Re:Who cares? (Score:5, Interesting)
Actually, more like a 100% of the medicines are derived from nature.
There was an AMA with people who do research at pharma companies, a couple of years back.
The only things that aren't, are things like pure lithium, or things derived from what's in our own bodies, which counts as nature too.
The pharma guys agreed, that what they do is mostly go to some jungle or whatnot and ask the witch doctors for interesting plants/animals/stuff they know, then go to the lab, extract it, purify it, and then... well, you can't patent that. ... so they just randomly stick on different molecule endings, and put them in lab animals to see what it changes. They said they literally have no idea what they are doing. It's just a game of luck. And if the side-effects got better or the effects stronger, they patent it and sell it. If the side-effects start to dominate, they call that the main effect and sell it too. Viagra being a prime example here. It was originally created to raise blood pressure, but hat a very peculiar side-effect ;)
Don't get me wrong: I don't have a problem with them just trying things without knowing what they're doing. I have a problem with them acting like you should never trust in nature and only trust in their "research" and expensive white powders.

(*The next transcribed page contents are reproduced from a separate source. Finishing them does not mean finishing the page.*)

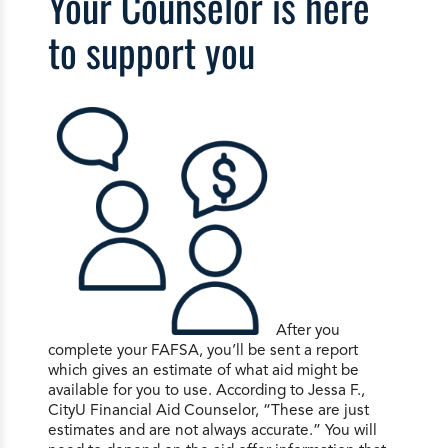
Your Counselor is here
to support you
After you
complete your FAFSA, you’ll be sent a report
which gives an estimate of what aid might be
available for you to use. According to Jessa F.,
CityU Financial Aid Counselor, “These are just
estimates and are not always accurate.” You will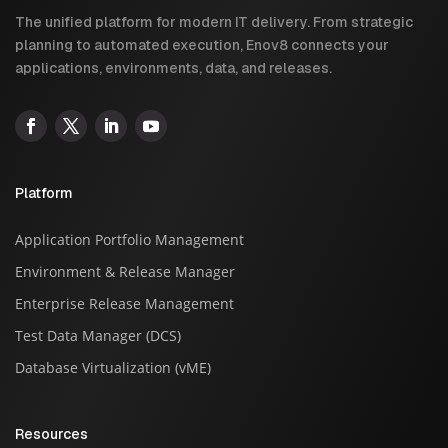
The unified platform for modern IT delivery. From strategic
planning to automated execution, Enov8 connects your
applications, environments, data, and releases.
Platform
Application Portfolio Management
Environment & Release Manager
Enterprise Release Management
Test Data Manager (DCS)
Database Virtualization (vME)
Resources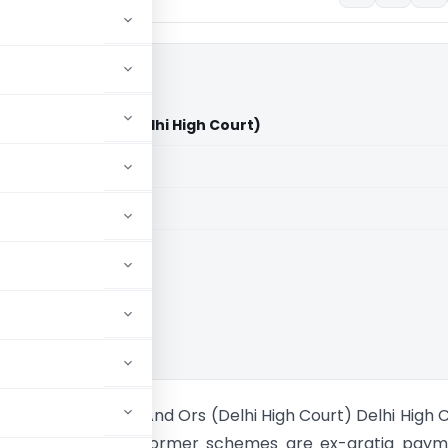
 of India And Ors (Delhi High Court)
aid members
aid members
High Court
a Vs Union of India And Ors (Delhi High Court) Delhi High 
t rewards under informer schemes are ex-gratia paym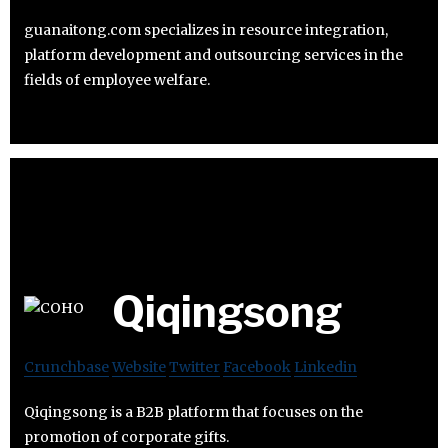
guanaitong.com specializes in resource integration,
platform development and outsourcing services in the
fields of employee welfare.
Qiqingsong
Crunchbase
Website
Twitter
Facebook
Linkedin
Qiqingsong is a B2B platform that focuses on the
promotion of corporate gifts.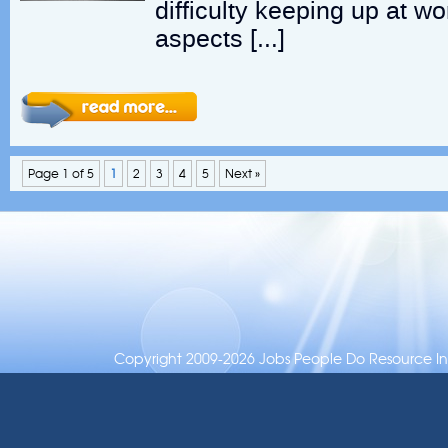
difficulty keeping up at wo
aspects […]
Page 1 of 5
1
2
3
4
5
Next »
Copyright 2009-2026 Jobs People Do Resource Inc.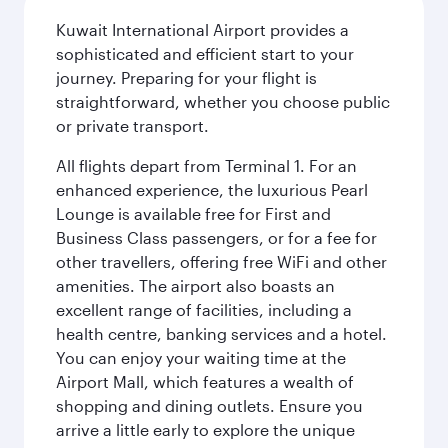
Kuwait International Airport provides a
sophisticated and efficient start to your
journey. Preparing for your flight is
straightforward, whether you choose public
or private transport.
All flights depart from Terminal 1. For an
enhanced experience, the luxurious Pearl
Lounge is available free for First and
Business Class passengers, or for a fee for
other travellers, offering free WiFi and other
amenities. The airport also boasts an
excellent range of facilities, including a
health centre, banking services and a hotel.
You can enjoy your waiting time at the
Airport Mall, which features a wealth of
shopping and dining outlets. Ensure you
arrive a little early to explore the unique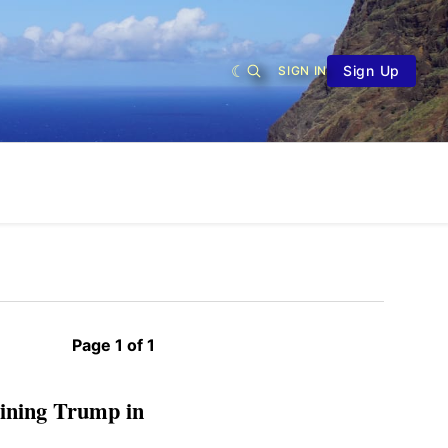
Sign Up
SIGN IN
Page 1 of 1
reining Trump in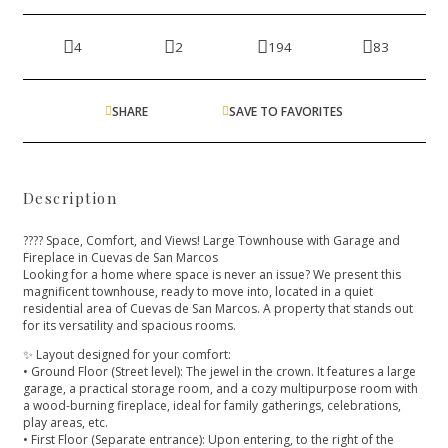
4
2
194
83
SHARE
SAVE TO FAVORITES
Description
???? Space, Comfort, and Views! Large Townhouse with Garage and
Fireplace in Cuevas de San Marcos
Looking for a home where space is never an issue? We present this
magnificent townhouse, ready to move into, located in a quiet
residential area of Cuevas de San Marcos. A property that stands out
for its versatility and spacious rooms.
✨ Layout designed for your comfort:
• Ground Floor (Street level): The jewel in the crown. It features a large
garage, a practical storage room, and a cozy multipurpose room with
a wood-burning fireplace, ideal for family gatherings, celebrations,
play areas, etc.
• First Floor (Separate entrance): Upon entering, to the right of the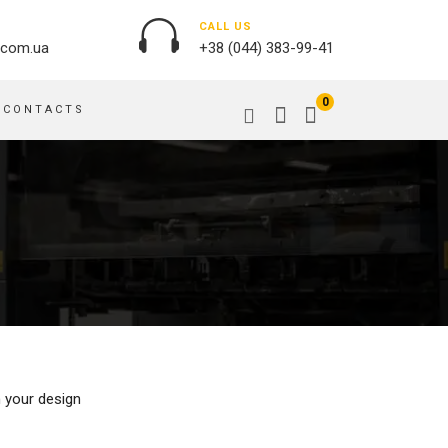
CALL US
.com.ua
+38 (044) 383-99-41
0
CONTACTS
OUTDOOR ADVERTISING
PASSPORT COVERS
BANNER PRINTING, WINDER
PUZZLES
BUILDING BRANDING
PILLOWS
SIGNS
FLAGS
PRINTING ON ACRYLIC
PRINTING ON PENS
PRINTING ON PVC
SCOTCH TAPE
PRINTING ON ORACLE
BAGS
FLOOR ADVERTISING
h your design
PRINTING ON PLATES
CANVAS BANNERS
POSTERS, PLACARDS,
APRONS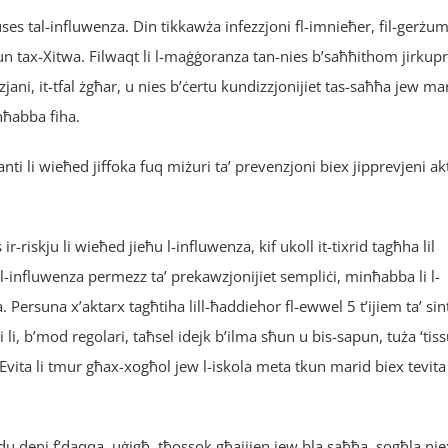
uses tal-influwenza. Din tikkawża infezzjoni fl-imnieħer, fil-gerżu
aġun tax-Xitwa. Filwaqt li l-maġġoranza tan-nies b’saħħithom jirkup
jani, it-tfal żgħar, u nies b’ċertu kundizzjonijiet tas-saħħa jew ma
nħabba fiha.
ti li wieħed jiffoka fuq miżuri ta’ prevenzjoni biex jipprevjeni ak
r-riskju li wieħed jieħu l-influwenza, kif ukoll it-tixrid tagħha lil
al-influwenza permezz ta’ prekawzjonijiet sempliċi, minħabba li l-
. Persuna x’aktarx tagħtiha lill-ħaddiehor fl-ewwel 5 t’ijiem ta’ si
 li, b’mod regolari, taħsel idejk b’ilma sħun u bis-sapun, tuża ‘tiss
Evita li tmur għax-xogħol jew l-iskola meta tkun marid biex tevita 
udu deni f’daqqa, uġigħ, tħossok għajjien jew bla saħħa, sogħla nie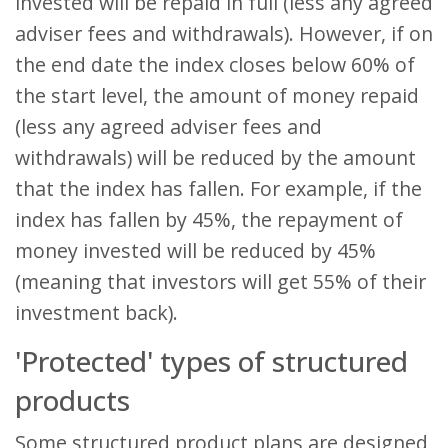
invested will be repaid in full (less any agreed
adviser fees and withdrawals). However, if on
the end date the index closes below 60% of
the start level, the amount of money repaid
(less any agreed adviser fees and
withdrawals) will be reduced by the amount
that the index has fallen. For example, if the
index has fallen by 45%, the repayment of
money invested will be reduced by 45%
(meaning that investors will get 55% of their
investment back).
'Protected' types of structured
products
Some structured product plans are designed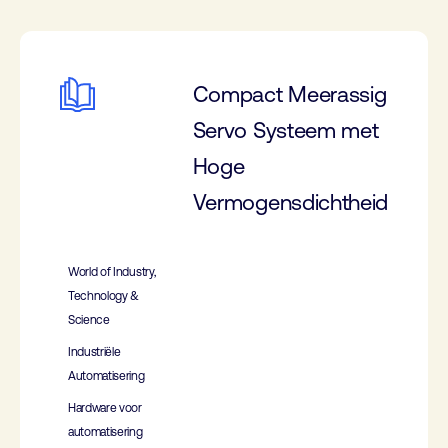
Compact Meerassig
Servo Systeem met
Hoge
Vermogensdichtheid
World of Industry,
Technology &
Science
Industriële
Automatisering
Hardware voor
automatisering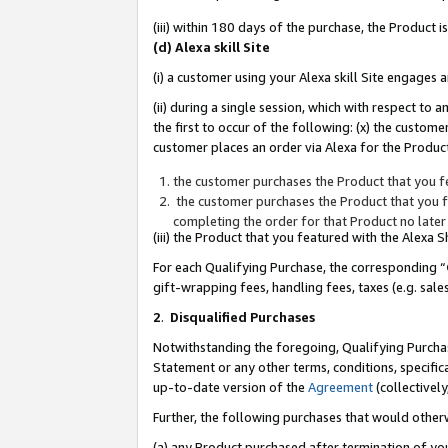
(iii) within 180 days of the purchase, the Product
(d) Alexa skill Site
(i) a customer using your Alexa skill Site engages
(ii) during a single session, which with respect 
the first to occur of the following: (x) the custom
customer places an order via Alexa for the Product
the customer purchases the Product that you fe
the customer purchases the Product that you fe
completing the order for that Product no later
(iii) the Product that you featured with the Alexa
For each Qualifying Purchase, the corresponding “
gift-wrapping fees, handling fees, taxes (e.g. sale
2
.
Disqualified Purchases
Notwithstanding the foregoing, Qualifying Purchas
Statement or any other terms, conditions, specific
up-to-date version of the
Agreement
(collectively
Further, the following purchases that would other
(a) any Product purchased after termination of yo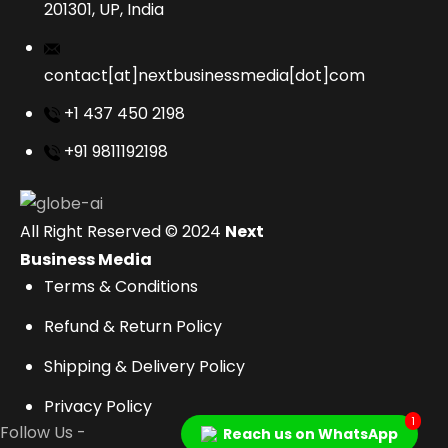
201301, UP, India
contact[at]nextbusinessmedia[dot]com
+1 437 450 2198
+91 9811192198
All Right Reserved © 2024
Next
Business Media
Terms & Conditions
Refund & Return Policy
Shipping & Delivery Policy
Privacy Policy
1
Follow Us -
Reach us on WhatsApp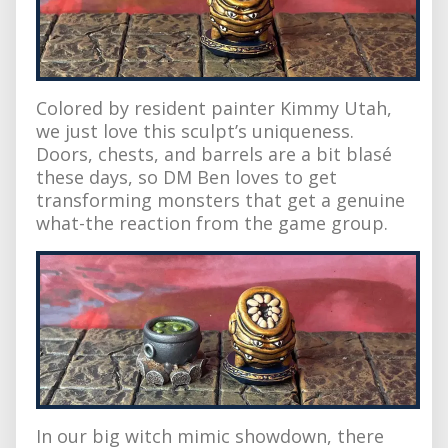
Colored by resident painter Kimmy Utah,
we just love this sculpt’s uniqueness.
Doors, chests, and barrels are a bit blasé
these days, so DM Ben loves to get
transforming monsters that get a genuine
what-the reaction from the game group.
In our big witch mimic showdown, there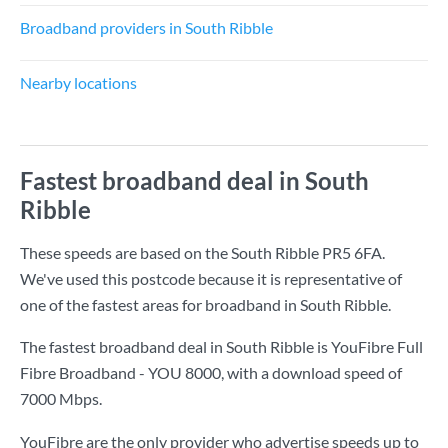
Broadband providers in South Ribble
Nearby locations
Fastest broadband deal in South
Ribble
These speeds are based on the South Ribble PR5 6FA.
We've used this postcode because it is representative of
one of the fastest areas for broadband in South Ribble.
The fastest broadband deal in South Ribble is
YouFibre Full
Fibre Broadband - YOU 8000
, with a download speed of
7000 Mbps
.
YouFibre are the only provider who advertise speeds up to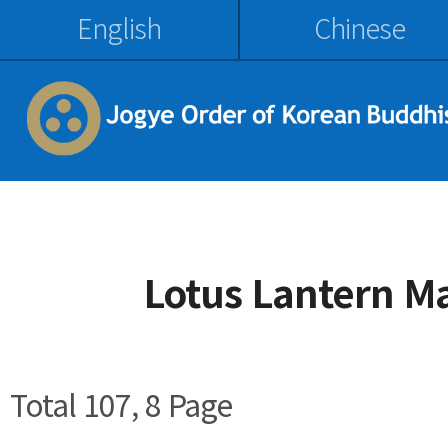
English
Chinese
Lotus Lantern M
Total 107,
8 Page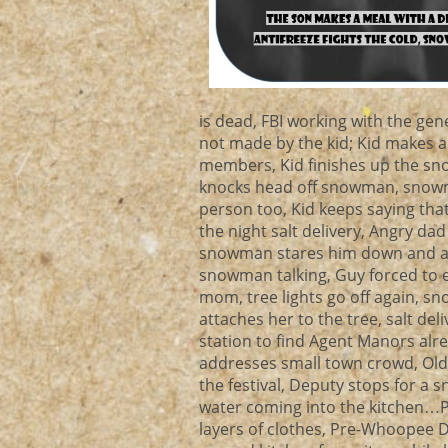
is dead, FBI working with the gen
not made by the kid; Kid makes 
members, Kid finishes up the s
knocks head off snowman, snowman
person too, Kid keeps saying that
the night salt delivery, Angry dad
snowman stares him down and ask
snowman talking, Guy forced to 
mom, tree lights go off again, s
attaches her to the tree, salt de
station to find Agent Manors alre
addresses small town crowd, Old
the festival, Deputy stops for a
water coming into the kitchen…Pip
layers of clothes, Pre-Whoopee D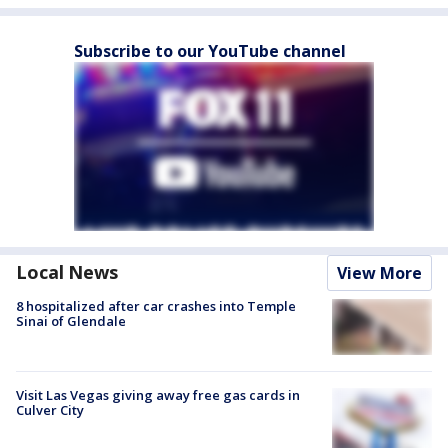
Subscribe to our YouTube channel
Local News
View More
8 hospitalized after car crashes into Temple
Sinai of Glendale
Visit Las Vegas giving away free gas cards in
Culver City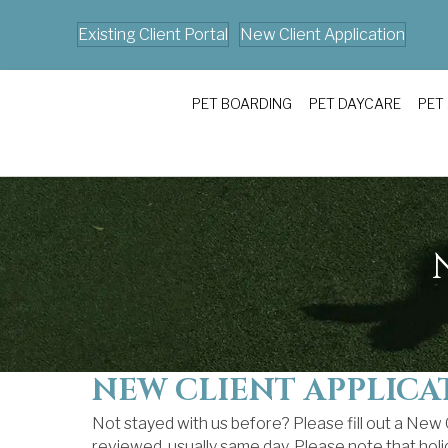
Existing Client Portal
New Client Application
PET BOARDING
PET DAYCARE
PET
NEW CLIENT APPLICA
Not stayed with us before? Please fill out a New
reviewed, usually same day. Please note that hol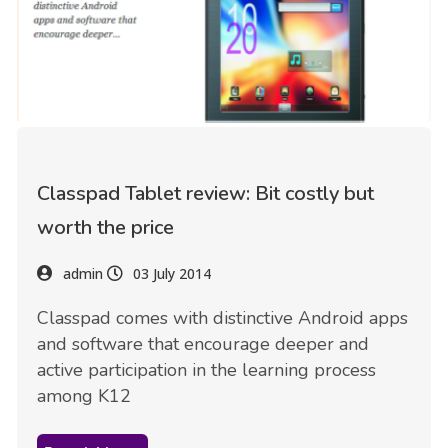
Classpad Tablet review: Bit costly but
worth the price
admin
03 July 2014
Classpad comes with distinctive Android apps
and software that encourage deeper and
active participation in the learning process
among K12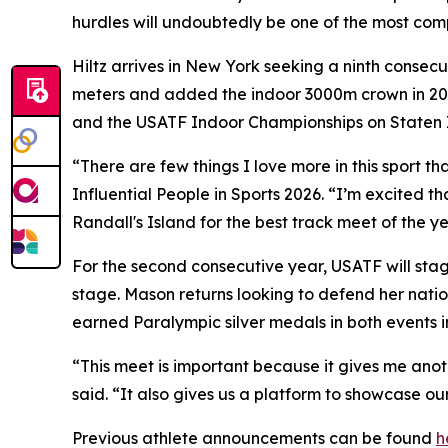
hurdles will undoubtedly be one of the most comp
Hiltz arrives in New York seeking a ninth consec
meters and added the indoor 3000m crown in 2025
and the USATF Indoor Championships on Staten 
“There are few things I love more in this sport 
Influential People in Sports 2026. “I’m excited t
Randall's Island for the best track meet of the ye
For the second consecutive year, USATF will sta
stage. Mason returns looking to defend her natio
earned Paralympic silver medals in both events i
“This meet is important because it gives me an
said. “It also gives us a platform to showcase our
Previous athlete announcements can be found
h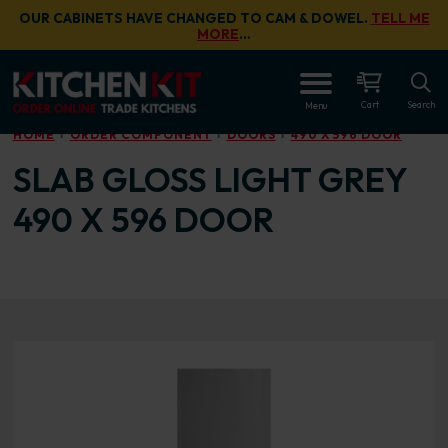
Skip to main content
OUR CABINETS HAVE CHANGED TO CAM & DOWEL.
TELL ME
MORE
…
OPEN
Cart
Search
Menu
HOME
ORDER COMPONENT
DOORS
490 X 596 DOOR
SLAB GLOSS LIGHT GREY
490 X 596 DOOR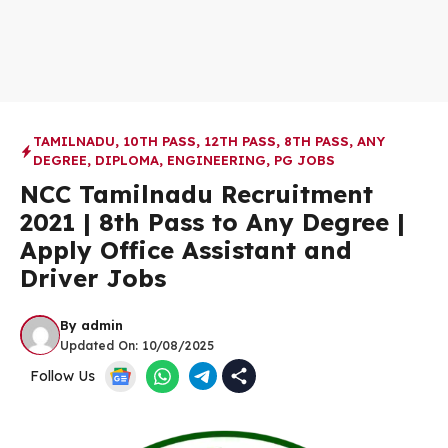
TAMILNADU
,
10TH PASS
,
12TH PASS
,
8TH PASS
,
ANY
DEGREE
,
DIPLOMA
,
ENGINEERING
,
PG JOBS
NCC Tamilnadu Recruitment
2021 | 8th Pass to Any Degree |
Apply Office Assistant and
Driver Jobs
By
admin
Updated On:
10/08/2025
Follow Us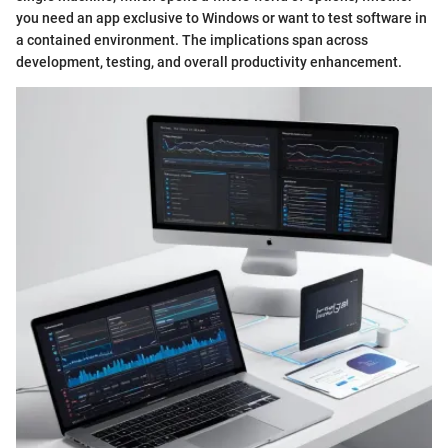
you need an app exclusive to Windows or want to test software in
a contained environment. The implications span across
development, testing, and overall productivity enhancement.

There's a sane middle-way: Extract the original active substance, and dilute or concentrate it so you get a reliable dosage and a good effect. Because that's the only problem with plants: You don't get a consistent dosage. Which means one plant may give you nothing, and on the next you take more, and then you overdose. (In 99% of cases, you'll be very careful and hence it will do almost nothing, so you take a bit more from the same batch, and for the next batch you need to start at very low dosages again to be safe. Except when it's e.g. barbiturates, where that safe zone is so small that it takes a special profession to not kill half the patients.)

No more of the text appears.